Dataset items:

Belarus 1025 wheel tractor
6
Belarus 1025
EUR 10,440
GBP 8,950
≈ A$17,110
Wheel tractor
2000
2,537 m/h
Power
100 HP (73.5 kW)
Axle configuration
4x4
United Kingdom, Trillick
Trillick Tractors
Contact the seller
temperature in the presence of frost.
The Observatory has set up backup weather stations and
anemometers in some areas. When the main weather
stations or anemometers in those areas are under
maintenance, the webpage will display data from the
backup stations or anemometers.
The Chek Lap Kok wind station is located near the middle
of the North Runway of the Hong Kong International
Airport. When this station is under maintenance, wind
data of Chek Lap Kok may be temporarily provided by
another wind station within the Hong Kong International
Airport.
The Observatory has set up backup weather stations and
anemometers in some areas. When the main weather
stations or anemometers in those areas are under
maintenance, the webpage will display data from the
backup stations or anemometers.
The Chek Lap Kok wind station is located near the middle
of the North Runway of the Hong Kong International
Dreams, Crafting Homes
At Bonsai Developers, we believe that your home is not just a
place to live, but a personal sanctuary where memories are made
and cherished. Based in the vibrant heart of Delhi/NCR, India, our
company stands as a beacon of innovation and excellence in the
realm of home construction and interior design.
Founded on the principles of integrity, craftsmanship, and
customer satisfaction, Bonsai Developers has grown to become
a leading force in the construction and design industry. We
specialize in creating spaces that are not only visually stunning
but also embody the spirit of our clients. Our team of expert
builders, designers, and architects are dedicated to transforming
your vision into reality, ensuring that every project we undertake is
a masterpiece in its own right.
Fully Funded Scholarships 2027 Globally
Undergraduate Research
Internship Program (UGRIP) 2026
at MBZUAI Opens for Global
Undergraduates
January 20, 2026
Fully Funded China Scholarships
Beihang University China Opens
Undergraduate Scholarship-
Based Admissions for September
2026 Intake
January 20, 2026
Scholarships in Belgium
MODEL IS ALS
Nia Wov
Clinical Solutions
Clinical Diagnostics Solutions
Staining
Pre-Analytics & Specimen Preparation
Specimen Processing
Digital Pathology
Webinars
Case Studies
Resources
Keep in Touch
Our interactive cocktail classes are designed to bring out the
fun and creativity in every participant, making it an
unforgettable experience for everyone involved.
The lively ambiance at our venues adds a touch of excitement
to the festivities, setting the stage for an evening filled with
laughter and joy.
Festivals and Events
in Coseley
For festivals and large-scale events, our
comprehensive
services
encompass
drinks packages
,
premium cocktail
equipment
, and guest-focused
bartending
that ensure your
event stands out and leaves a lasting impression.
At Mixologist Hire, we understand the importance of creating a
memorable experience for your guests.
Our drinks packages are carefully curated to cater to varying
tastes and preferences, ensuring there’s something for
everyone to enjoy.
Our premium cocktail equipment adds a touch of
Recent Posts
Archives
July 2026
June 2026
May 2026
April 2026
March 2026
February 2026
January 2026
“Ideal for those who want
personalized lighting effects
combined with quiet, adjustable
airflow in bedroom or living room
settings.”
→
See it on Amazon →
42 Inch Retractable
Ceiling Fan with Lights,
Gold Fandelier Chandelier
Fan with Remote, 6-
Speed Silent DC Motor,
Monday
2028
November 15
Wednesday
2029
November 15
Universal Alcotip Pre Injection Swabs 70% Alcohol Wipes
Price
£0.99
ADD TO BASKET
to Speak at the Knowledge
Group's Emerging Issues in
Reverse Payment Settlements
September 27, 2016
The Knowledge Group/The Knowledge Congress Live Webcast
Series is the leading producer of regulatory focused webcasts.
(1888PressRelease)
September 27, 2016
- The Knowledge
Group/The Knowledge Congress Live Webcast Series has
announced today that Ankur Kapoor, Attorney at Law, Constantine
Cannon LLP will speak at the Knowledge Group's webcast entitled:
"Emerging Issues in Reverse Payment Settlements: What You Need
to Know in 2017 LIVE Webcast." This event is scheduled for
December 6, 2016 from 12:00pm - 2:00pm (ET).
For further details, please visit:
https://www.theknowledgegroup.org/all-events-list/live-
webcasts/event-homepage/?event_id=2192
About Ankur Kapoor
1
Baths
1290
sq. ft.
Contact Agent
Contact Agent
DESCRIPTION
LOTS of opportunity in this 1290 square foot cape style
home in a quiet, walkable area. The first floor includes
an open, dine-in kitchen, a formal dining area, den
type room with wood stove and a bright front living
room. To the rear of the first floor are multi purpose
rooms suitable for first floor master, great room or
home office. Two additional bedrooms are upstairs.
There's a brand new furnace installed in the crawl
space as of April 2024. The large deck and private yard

• _Task instructions_:
When a line of the records holds the word "living", copy that line.

• _Written answer_:
airflow in bedroom or living room
type room with wood stove and a bright front living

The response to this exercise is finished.